Estamos observando o final de uma onda de pessimismo que se iniciou em janeiro deste ano por uma série de fatores, como o PIB ruim do primeiro trimestre, o aumento da taxa de juros, a mudança de perspectiva de risco pela Standard & Poors, a inflação acima da meta e as mais fortes manifestações de rua já vistas neste país.

É consenso que a guinada começou com a divulgação do PIB do segundo trimestre, no dia 30 de agosto, que surpreendeu o mercado ao mostra um crescimento de 1,5%, ante estimativa da ordem de 1,00%. E teve seu ápice na semana passada, com a decisão do Federal Reserve, o banco central dos Estados Unidos, de manutenção dos estímulos à economia, contendo o fluxo de saída de dólares.

Apesar do parente sinal de melhora, entendemos que a volatilidade ainda permanecerá por um bom tempo, principalmente no segmento de renda fixa nos fundo atrelados ao IMA B.

Recomendamos que seja mantida a estratégia de proteção da carteira com a alocação dos recursos originados do repasse do Ente para fundos atrelados ao IRF M 1 e CDI.

Na renda variável, o último trimestre do ano é tradicionalmente um período de recuperação nos preços das ações. Entretanto, é um mercado muito sensível as notícias externas, que não tem sido boas. Nos EUA, o presidente Barack Obama e os líderes congressistas não fecharam acordo sobre o aumento no teto da dívida do país. Este impasse é recorrente todos os anos, e uma solução deve aparecer antes do governo ficar sem caixa.

Neste sentido, é factível e não nos parece nenhum absurdo um movimento altista neste final de ano, com a bolsa testando os 58.000 pontos.

Câmbio

Os analistas do mercado financeiro mantiveram inalterada a sua estimativa para a taxa de câmbio de 2013 em R$2,30 por unidade da moeda norte-americana. Para o próximo ano, a projeção dos analistas do mercado financeiro também foi mantida, só que em R$2,40 por dólar.

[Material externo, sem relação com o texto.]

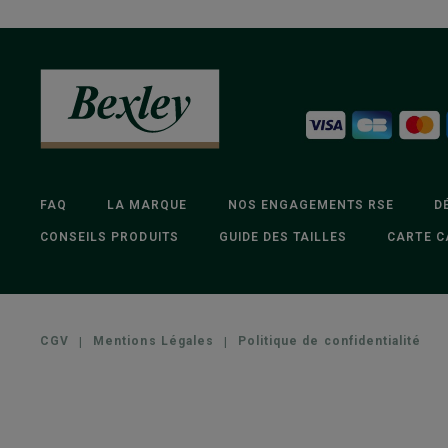
FAQ
LA MARQUE
NOS ENGAGEMENTS RSE
D
CONSEILS PRODUITS
GUIDE DES TAILLES
CARTE C
CGV
|
Mentions Légales
|
Politique de confidentialité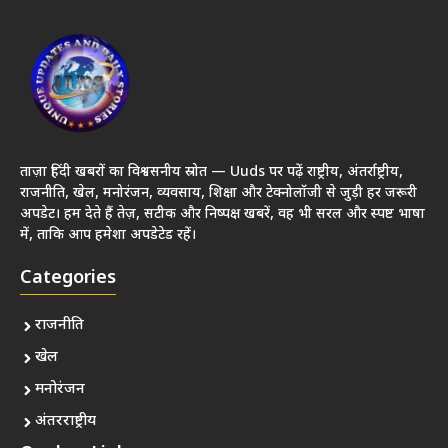
ताज़ा हिंदी खबरों का विश्वसनीय स्रोत — Uuds पर पढ़ें राष्ट्रीय, अंतर्राष्ट्रीय,
राजनीति, खेल, मनोरंजन, व्यवसाय, शिक्षा और टेक्नोलॉजी से जुड़ी हर जरूरी
अपडेट। हम देते हैं तेज़, सटीक और निष्पक्ष खबरें, वह भी सरल और स्पष्ट भाषा
में, ताकि आप हमेशा अपडेटेड रहें।
Categories
राजनीति
खेल
मनोरंजन
अंतरराष्ट्रीय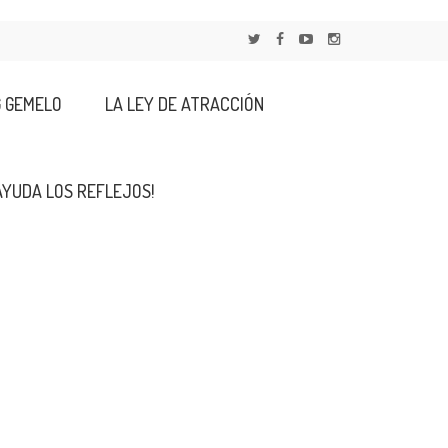
G GEMELO
LA LEY DE ATRACCIÓN
AYUDA LOS REFLEJOS!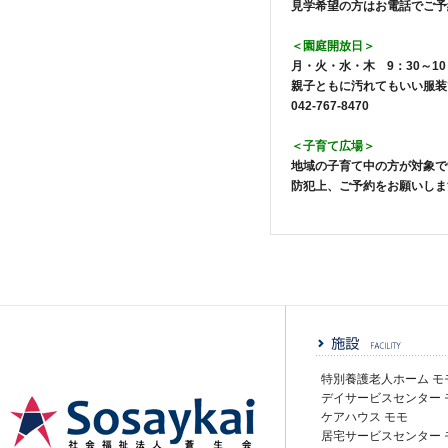
見学希望の方はお電話でご予
＜園庭開放日＞
月・火・水・木
9
：
30
～
10
親子ともに汚れてもいい服装
042-767-8470
＜子育て広場＞
地域の子育て中の方が対象で
防犯上、ご予約をお願いし
特別養護老人ホーム モ
デイサービスセンター 
ケアハウス モモ
居宅サービスセンター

Balanço de pagamentos e IED

Em relação à balança comercial, os analistas dos bancos mantiveram a sua mantiveram a sua estimativa para o saldo positivo da balança comercial brasileira de 2013, em US$2,00 bilhões. Em contra partida, para 2014, a projeção do superávit comercial foi reduzida  em US$ 10,00 bilhões para US$ 9,75 bilhões.

Em 2013 a projeção de entrada de IED – Investimentos Estrangeiros Diretos permaneceu em US$ 60 bilhões. Para 2014, a estimativa dos analistas dos bancos para a entrada de investimentos estrangeiros permaneceu em US$ 60 bilhões.

Preços administrados

No Brasil, o termo “preços administrados por contrato ou administrados”, refere-se aos preços que são insensíveis às condições de oferta e de demanda porque são estabelecidos por contrato ou por órgão público.

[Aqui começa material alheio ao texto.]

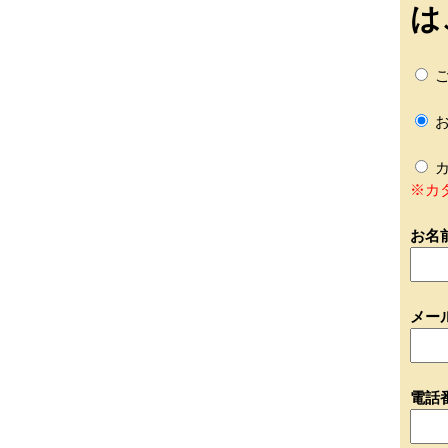
は
ご
お
カ
※カ
お名
メー
電話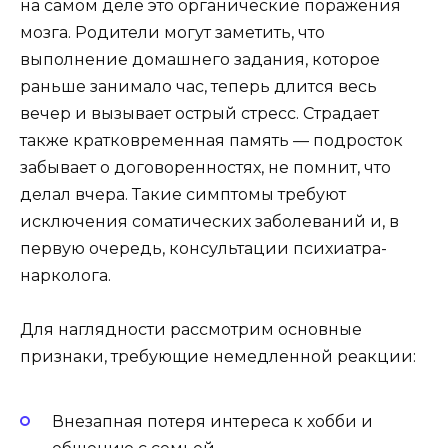
на самом деле это органические поражения
мозга. Родители могут заметить, что
выполнение домашнего задания, которое
раньше занимало час, теперь длится весь
вечер и вызывает острый стресс. Страдает
также кратковременная память — подросток
забывает о договоренностях, не помнит, что
делал вчера. Такие симптомы требуют
исключения соматических заболеваний и, в
первую очередь, консультации психиатра-
нарколога.
Для наглядности рассмотрим основные
признаки, требующие немедленной реакции:
Внезапная потеря интереса к хобби и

Os preços administrados estão divididos nos seguintes grupos: os que são regulados em nível federal – pelo próprio governo federal ou por agências reguladoras federais – e os que são determinados por governos estaduais ou municipais. Nos primeiro grupo, estão incluídos os preços de serviços telefônicos, derivados de petróleo (gasolina, gás de cozinha, óleo para motores), eletricidade e planos de saúde. Os preços controlados por governos subnacionais incluem a taxa de água e esgoto, o IPVA, o IPTU e a maioria das tarifas de transporte público, como ônibus municipais e serviços ferroviários.

Para 2013, a projeção dos economistas dos bancos para os preços administrados foi mantida em 1,80%. Para 2014 a estimativa dos analistas do mercado financeiro, foi reduzida de 4,20% para 4,10%.